• [Instructions for the task]
Only the lines below, from the one with "One AI brain." through the one with "BSPRA Calculator", are to be written out, exactly.

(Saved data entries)
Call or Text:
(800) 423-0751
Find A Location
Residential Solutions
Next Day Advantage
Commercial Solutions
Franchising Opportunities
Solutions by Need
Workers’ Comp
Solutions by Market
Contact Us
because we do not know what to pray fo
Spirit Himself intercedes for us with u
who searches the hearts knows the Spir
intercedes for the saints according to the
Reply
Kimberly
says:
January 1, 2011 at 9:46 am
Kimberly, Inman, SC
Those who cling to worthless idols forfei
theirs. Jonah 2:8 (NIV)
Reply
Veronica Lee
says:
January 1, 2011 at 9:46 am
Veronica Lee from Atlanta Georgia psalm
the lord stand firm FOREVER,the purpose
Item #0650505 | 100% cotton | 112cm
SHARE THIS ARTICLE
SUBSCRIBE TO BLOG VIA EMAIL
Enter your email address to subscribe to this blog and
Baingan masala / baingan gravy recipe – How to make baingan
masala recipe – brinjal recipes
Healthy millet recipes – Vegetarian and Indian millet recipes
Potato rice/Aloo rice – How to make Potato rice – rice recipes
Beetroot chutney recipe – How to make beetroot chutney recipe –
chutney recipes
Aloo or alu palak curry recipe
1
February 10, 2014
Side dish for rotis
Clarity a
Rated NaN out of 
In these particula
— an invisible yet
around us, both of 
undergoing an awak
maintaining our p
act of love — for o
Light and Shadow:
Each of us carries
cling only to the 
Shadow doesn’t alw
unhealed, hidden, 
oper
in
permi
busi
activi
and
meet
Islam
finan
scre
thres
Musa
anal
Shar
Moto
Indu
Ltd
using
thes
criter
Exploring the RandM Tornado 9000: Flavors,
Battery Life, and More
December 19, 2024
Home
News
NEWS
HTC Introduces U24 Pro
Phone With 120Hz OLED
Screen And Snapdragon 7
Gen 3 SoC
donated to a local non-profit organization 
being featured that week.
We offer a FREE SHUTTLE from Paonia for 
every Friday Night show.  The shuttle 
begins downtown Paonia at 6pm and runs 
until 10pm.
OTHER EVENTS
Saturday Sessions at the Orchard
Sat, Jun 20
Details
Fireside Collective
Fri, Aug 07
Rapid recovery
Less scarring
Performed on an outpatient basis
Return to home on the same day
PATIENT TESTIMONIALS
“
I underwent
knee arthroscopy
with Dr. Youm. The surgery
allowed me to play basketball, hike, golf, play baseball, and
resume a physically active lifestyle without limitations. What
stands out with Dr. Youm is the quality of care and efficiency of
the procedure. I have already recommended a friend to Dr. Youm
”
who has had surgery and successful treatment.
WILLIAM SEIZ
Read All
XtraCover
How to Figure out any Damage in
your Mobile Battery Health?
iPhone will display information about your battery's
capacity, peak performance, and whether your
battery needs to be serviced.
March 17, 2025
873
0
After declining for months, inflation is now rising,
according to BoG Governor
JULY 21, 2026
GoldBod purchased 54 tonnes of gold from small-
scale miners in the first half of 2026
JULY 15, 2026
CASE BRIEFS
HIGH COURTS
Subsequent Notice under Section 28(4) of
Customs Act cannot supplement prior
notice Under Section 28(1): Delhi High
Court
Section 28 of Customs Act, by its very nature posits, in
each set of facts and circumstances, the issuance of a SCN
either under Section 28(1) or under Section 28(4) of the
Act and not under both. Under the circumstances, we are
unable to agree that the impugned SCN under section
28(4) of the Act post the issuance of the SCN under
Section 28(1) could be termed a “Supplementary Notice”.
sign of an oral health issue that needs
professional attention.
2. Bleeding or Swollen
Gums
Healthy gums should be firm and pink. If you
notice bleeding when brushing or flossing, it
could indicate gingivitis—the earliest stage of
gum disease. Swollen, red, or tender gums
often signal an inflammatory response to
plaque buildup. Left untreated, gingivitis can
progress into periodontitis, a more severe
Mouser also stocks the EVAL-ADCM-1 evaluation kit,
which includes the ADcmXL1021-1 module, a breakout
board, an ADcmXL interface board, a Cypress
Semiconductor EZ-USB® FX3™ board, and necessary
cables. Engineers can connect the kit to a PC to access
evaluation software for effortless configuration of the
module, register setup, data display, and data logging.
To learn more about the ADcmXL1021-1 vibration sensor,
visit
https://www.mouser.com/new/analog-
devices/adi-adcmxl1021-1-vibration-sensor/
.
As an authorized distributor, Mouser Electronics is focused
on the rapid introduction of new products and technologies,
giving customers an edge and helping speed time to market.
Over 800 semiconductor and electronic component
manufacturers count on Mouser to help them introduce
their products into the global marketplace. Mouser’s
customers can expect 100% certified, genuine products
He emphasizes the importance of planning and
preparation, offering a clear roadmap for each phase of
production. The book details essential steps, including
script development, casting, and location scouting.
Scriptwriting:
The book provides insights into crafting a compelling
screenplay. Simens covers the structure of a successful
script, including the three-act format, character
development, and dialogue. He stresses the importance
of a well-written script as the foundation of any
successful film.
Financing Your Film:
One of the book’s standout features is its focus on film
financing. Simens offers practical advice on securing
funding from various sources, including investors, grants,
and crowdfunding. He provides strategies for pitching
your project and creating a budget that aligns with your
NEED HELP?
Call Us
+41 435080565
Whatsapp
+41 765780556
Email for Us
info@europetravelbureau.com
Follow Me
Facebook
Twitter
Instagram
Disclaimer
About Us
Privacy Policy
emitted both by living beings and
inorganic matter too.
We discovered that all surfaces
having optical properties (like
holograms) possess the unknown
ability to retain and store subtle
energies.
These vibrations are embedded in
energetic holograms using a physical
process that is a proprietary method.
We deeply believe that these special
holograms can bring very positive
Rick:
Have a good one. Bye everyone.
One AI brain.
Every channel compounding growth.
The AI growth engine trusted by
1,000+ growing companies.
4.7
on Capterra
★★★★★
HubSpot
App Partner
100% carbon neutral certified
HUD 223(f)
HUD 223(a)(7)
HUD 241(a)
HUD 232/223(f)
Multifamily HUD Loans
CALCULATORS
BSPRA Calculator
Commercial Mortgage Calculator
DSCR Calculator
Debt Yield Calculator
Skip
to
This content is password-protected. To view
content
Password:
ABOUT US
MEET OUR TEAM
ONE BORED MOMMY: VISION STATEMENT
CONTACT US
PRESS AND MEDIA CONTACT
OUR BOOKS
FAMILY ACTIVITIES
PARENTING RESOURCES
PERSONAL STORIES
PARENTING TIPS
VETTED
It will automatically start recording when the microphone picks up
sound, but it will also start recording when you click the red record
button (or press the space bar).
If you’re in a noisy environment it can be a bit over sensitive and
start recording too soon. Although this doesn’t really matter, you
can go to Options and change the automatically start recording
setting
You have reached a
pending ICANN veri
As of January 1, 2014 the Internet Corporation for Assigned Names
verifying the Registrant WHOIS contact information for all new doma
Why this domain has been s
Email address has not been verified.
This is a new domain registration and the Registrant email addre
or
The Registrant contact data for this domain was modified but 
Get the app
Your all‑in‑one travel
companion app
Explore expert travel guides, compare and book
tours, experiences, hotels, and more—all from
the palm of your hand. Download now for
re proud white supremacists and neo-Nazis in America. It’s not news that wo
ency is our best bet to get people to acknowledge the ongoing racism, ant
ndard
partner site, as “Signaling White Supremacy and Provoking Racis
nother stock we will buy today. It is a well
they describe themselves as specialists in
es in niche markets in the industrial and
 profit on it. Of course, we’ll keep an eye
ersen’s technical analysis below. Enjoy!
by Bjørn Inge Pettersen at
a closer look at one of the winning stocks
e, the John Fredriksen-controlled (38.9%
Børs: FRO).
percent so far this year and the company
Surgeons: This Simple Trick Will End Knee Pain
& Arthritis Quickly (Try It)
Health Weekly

• [Task result]
One AI brain.
Every channel compounding growth.
The AI growth engine trusted by
1,000+ growing companies.
4.7
on Capterra
★★★★★
HubSpot
App Partner
100% carbon neutral certified
HUD 223(f)
HUD 223(a)(7)
HUD 241(a)
HUD 232/223(f)
Multifamily HUD Loans
CALCULATORS
BSPRA Calculator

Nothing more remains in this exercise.